Babylonische spraakverwarring
‘Laten Wij neerdalen en verwarring brengen in hun taal zodat de een niet meer kan verstaan wat de ander zegt.’ Over de aard van deze spraakverwarring weidt het boek Genesis niet uit. Wie George Orwells 1984 heeft gelezen, kan er zich wellicht iets bij voorstellen. Wie niet van fictie houdt, kan The coddling of the American mind lezen. In hun razend actuele boek beschrijven Greg Lukianoff en Jonathan Haidt het fenomeen concept creep.
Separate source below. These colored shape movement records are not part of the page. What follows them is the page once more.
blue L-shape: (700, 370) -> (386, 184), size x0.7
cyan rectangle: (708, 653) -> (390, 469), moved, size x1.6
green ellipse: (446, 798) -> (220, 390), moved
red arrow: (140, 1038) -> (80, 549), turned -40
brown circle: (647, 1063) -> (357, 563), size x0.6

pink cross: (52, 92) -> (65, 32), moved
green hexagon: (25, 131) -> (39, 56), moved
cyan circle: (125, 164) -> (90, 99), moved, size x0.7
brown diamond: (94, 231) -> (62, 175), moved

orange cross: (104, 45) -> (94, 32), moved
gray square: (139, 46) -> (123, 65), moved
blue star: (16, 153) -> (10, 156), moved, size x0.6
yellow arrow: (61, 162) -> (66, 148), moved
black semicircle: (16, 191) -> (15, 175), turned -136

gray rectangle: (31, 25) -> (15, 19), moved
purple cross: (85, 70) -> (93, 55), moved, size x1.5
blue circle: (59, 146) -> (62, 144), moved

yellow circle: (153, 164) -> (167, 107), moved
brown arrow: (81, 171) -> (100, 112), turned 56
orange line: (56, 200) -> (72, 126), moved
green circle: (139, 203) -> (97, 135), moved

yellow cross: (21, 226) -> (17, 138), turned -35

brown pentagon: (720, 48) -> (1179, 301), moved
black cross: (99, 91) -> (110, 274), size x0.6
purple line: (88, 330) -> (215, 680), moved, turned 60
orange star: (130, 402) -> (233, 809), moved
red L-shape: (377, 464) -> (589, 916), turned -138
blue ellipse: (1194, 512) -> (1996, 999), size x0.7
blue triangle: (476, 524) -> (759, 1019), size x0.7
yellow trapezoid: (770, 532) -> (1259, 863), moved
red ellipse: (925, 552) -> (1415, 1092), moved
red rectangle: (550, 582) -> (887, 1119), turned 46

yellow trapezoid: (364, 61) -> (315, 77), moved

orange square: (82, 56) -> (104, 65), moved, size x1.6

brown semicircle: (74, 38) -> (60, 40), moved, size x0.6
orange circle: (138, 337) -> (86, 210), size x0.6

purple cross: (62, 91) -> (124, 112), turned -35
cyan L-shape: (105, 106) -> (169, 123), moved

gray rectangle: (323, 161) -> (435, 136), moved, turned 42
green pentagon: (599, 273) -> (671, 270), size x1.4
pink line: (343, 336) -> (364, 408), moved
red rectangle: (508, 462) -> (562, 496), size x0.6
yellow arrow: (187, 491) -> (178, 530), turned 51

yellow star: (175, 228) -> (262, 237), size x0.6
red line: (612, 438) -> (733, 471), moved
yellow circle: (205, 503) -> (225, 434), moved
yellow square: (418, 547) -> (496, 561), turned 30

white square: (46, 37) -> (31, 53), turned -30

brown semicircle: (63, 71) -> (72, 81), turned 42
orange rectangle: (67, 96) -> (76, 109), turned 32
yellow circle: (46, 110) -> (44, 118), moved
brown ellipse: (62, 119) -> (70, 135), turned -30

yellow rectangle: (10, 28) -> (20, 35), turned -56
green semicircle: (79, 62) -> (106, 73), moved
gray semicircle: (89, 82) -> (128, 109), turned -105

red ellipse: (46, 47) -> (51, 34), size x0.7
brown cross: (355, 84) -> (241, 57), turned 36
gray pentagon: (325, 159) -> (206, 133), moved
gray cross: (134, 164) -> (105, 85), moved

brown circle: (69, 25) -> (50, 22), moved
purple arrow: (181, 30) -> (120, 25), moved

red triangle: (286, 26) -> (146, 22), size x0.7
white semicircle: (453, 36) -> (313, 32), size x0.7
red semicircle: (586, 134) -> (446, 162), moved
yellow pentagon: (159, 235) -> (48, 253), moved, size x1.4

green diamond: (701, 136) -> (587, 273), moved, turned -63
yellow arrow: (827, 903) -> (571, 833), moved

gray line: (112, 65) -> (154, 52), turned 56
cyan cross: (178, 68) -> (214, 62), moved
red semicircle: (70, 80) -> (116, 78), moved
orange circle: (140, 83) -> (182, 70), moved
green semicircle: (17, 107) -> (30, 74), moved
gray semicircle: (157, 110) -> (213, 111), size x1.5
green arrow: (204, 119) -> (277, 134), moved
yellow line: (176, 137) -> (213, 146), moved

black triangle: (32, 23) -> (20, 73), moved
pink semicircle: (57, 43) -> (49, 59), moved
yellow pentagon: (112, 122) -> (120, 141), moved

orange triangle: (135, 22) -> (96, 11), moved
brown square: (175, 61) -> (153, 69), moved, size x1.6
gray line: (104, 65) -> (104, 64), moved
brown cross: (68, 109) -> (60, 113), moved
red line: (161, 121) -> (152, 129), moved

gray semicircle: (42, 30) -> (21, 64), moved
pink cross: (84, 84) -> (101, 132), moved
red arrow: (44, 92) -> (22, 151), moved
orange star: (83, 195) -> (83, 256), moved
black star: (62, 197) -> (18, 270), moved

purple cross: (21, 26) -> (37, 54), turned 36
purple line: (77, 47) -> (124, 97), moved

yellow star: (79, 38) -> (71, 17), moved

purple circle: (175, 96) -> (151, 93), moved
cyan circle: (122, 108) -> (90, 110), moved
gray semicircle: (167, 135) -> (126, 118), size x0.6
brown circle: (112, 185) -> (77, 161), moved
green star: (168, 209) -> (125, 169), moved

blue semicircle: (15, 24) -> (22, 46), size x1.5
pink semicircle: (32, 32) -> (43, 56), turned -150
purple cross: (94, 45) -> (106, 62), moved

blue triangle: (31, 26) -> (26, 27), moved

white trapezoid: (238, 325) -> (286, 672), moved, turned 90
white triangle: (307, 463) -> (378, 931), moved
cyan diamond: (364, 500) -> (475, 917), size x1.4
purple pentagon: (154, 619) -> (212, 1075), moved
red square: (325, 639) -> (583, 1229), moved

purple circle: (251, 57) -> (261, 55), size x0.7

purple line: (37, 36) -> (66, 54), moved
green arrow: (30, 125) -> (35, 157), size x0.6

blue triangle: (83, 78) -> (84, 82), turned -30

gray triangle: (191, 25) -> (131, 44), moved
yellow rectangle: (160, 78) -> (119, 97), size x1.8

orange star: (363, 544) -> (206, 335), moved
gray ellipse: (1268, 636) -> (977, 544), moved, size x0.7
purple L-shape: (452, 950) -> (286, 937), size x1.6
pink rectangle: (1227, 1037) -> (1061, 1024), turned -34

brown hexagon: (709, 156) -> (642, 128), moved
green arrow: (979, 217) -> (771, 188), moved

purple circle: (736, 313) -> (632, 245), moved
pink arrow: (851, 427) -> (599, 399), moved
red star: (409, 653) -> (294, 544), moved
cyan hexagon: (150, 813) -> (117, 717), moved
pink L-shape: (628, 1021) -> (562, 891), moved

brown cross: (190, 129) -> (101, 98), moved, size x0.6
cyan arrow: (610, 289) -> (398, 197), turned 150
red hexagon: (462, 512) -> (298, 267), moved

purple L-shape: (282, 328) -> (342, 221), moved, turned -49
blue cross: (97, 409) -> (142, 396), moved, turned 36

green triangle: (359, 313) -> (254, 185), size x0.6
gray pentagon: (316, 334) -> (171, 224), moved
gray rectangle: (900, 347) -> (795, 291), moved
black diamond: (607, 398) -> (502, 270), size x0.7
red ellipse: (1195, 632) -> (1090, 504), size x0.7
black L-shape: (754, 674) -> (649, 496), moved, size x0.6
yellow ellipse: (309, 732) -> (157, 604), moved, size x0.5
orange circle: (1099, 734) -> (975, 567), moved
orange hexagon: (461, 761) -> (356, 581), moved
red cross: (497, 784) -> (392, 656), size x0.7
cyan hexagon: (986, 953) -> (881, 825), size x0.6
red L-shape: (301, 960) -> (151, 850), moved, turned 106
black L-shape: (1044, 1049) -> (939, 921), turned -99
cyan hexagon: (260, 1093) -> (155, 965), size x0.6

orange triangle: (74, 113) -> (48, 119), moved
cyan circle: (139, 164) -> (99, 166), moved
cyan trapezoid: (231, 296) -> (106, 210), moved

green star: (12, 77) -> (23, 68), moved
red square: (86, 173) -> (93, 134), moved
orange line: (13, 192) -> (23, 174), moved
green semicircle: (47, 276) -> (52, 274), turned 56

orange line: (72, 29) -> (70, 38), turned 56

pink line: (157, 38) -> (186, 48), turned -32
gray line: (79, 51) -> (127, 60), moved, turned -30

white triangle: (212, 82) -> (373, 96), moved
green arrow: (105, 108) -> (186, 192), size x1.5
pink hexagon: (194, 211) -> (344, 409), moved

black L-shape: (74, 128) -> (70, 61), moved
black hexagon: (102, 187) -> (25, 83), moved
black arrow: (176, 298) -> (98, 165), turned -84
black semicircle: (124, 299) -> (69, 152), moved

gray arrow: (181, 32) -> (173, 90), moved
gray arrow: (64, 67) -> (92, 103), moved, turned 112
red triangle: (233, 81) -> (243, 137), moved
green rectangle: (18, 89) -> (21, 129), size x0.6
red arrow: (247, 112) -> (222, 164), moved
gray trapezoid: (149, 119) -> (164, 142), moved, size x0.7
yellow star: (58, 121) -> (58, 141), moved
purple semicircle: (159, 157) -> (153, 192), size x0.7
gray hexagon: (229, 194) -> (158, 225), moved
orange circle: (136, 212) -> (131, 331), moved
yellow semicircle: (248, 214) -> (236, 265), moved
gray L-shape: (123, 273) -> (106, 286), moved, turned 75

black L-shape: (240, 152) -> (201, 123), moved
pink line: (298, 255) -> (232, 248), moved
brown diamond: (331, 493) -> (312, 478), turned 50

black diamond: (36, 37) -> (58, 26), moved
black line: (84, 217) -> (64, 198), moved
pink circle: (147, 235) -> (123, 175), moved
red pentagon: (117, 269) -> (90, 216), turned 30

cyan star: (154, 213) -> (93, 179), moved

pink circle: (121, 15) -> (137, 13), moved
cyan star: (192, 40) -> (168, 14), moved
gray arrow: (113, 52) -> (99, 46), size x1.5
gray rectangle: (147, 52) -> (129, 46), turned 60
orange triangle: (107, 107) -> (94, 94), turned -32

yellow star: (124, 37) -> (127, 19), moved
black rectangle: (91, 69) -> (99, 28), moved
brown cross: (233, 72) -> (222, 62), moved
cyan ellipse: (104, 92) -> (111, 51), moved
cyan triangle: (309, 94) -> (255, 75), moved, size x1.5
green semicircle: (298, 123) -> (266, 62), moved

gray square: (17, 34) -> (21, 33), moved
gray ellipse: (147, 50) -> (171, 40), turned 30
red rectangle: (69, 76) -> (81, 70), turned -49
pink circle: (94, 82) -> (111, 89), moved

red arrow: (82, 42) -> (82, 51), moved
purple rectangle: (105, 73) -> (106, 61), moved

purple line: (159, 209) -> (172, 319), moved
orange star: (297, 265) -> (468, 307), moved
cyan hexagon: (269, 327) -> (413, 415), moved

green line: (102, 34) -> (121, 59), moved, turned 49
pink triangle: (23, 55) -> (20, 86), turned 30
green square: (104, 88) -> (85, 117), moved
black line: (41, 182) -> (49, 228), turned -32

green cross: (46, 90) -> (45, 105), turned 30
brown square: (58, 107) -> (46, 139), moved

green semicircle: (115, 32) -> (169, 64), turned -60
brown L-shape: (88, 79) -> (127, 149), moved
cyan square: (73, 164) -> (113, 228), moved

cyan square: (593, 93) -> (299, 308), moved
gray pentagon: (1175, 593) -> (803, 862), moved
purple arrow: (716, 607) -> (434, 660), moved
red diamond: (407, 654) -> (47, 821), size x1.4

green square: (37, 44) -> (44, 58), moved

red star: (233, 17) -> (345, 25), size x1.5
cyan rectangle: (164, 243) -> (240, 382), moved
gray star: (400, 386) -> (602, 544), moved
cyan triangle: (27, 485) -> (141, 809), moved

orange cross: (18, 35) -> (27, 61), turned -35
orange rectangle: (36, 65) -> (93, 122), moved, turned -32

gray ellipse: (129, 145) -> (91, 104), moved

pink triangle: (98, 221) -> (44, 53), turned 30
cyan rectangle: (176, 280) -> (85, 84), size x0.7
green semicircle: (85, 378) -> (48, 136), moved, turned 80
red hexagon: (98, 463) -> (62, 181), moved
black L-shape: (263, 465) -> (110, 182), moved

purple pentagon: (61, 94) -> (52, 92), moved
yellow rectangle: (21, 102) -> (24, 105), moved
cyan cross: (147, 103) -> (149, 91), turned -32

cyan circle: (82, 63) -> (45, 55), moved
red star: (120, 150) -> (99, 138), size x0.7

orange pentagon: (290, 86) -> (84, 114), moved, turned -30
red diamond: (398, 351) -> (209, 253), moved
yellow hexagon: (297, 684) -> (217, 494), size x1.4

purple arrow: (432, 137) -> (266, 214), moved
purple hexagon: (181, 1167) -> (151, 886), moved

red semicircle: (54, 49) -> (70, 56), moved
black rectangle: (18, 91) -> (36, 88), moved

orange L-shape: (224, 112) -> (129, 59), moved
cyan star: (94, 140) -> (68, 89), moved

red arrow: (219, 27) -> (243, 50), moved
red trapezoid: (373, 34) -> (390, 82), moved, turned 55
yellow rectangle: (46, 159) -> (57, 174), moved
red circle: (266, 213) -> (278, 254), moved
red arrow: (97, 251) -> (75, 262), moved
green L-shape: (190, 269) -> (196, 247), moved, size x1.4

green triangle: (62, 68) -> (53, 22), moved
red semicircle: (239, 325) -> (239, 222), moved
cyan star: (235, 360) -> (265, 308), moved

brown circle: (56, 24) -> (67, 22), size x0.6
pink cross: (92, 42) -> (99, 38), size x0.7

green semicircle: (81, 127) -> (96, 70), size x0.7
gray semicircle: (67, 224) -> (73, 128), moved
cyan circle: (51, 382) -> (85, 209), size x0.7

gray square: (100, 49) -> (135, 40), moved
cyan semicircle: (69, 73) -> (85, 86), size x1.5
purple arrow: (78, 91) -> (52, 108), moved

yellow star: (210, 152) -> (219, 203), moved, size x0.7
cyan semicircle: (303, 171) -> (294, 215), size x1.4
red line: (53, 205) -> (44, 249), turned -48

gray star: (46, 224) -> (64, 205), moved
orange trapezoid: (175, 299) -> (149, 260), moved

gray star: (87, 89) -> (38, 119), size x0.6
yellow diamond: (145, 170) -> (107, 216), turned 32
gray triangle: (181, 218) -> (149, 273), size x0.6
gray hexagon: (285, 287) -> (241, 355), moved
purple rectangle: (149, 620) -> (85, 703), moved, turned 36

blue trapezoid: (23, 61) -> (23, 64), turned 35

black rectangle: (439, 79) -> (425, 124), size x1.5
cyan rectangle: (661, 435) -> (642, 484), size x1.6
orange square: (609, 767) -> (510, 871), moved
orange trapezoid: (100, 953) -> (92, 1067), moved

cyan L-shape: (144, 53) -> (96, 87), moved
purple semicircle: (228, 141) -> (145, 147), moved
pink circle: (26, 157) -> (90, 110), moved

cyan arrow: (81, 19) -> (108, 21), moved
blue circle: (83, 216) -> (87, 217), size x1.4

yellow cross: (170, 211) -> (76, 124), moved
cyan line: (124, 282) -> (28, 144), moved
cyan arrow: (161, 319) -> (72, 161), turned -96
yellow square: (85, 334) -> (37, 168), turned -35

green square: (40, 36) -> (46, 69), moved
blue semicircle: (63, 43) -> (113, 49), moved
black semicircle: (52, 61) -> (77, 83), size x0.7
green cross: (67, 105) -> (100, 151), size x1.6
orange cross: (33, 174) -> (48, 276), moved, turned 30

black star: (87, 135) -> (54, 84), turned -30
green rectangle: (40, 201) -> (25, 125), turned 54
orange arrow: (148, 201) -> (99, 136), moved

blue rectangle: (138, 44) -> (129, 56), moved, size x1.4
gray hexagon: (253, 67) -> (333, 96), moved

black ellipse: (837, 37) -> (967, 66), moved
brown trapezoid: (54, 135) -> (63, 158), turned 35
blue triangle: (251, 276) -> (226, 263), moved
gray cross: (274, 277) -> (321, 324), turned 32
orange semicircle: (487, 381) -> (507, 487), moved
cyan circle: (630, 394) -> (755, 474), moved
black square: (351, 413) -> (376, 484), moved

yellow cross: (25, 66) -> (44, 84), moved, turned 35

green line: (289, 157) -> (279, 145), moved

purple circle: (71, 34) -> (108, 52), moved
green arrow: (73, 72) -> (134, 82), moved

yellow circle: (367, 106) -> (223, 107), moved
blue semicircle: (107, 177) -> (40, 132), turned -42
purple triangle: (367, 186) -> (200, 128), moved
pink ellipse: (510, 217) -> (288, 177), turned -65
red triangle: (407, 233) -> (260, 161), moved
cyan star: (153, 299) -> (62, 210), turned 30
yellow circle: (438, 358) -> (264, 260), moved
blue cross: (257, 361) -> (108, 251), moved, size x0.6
De betekenis van woorden als ‘trauma’, ‘racisme’, ‘discriminatie’ en ‘gevaarlijk’ gaat teloor door de veronachtzaming (of het ‘wegkruipen’) van hun oorspronkelijke betekenis. Door woorden en begrippen te gebruiken op een manier die losgekoppeld is van de betekenis die ze in (bijvoorbeeld) het woordenboek hebben, wordt het mogelijk om allerlei dingen te bestempelen als ‘traumatisch, racistisch, gevaarlijk’ zonder dat daarvoor nog een objectieve toetsing mogelijk is. Het gevolg hiervan is een babylonische spraakverwarring die elke zinvolle dialoog bij voorbaat onmogelijk maakt, omdat de betekenis van de woorden ons ongemerkt ontglipt is. Het enige criterium voor het gebruik van een woord wordt de spreker zelf.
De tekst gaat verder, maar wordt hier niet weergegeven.